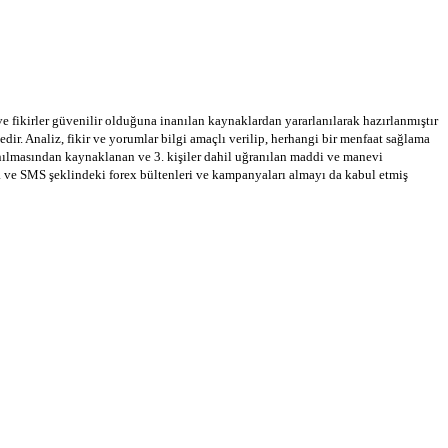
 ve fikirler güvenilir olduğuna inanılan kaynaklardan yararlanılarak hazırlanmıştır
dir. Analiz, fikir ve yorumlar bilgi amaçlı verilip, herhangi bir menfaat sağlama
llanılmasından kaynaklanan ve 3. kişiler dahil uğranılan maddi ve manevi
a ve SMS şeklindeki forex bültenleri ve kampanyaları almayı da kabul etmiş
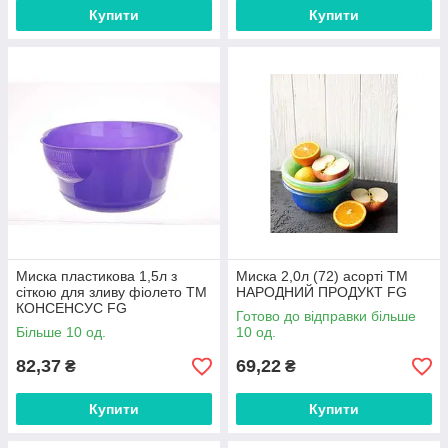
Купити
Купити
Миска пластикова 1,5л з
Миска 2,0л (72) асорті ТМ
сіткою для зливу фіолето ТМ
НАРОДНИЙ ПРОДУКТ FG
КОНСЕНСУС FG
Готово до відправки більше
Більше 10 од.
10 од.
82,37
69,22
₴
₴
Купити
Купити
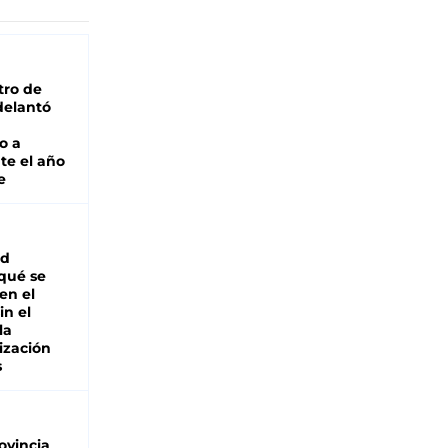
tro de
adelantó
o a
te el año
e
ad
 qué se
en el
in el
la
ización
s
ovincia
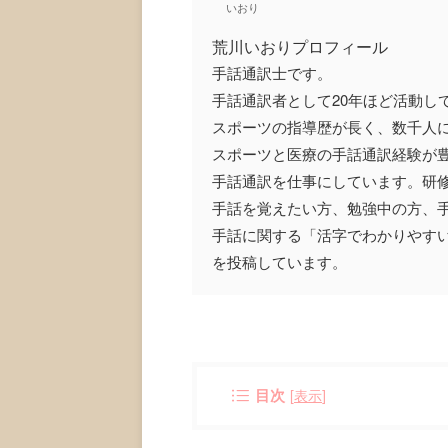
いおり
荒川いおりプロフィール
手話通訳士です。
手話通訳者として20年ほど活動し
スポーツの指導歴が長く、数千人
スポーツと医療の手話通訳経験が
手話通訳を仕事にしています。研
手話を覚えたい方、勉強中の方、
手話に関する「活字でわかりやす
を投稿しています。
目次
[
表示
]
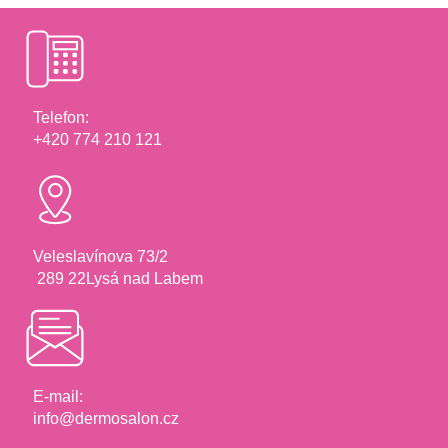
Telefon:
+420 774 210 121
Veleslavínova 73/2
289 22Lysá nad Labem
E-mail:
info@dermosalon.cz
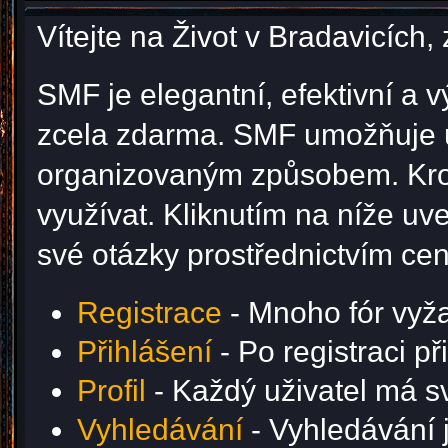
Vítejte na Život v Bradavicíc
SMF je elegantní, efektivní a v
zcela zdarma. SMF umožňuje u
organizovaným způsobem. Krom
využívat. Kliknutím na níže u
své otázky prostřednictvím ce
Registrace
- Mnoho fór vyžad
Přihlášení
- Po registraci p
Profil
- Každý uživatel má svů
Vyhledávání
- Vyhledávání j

TASK TO CARRY OUT :: In the copy you return, include exactly the lines from the one containing "774 210 121" through the final line of the listing, and no pictures.

SOLUTION FOR THIS TASK ::
+420 774 210 121
Veleslavínova 73/2
289 22Lysá nad Labem
E-mail:
info@dermosalon.cz
Vítejte na Život v Bradavicíc
SMF je elegantní, efektivní a v
zcela zdarma. SMF umožňuje u
organizovaným způsobem. Krom
využívat. Kliknutím na níže u
své otázky prostřednictvím ce
Registrace
- Mnoho fór vyžad
Přihlášení
- Po registraci p
Profil
- Každý uživatel má svů
Vyhledávání
- Vyhledávání j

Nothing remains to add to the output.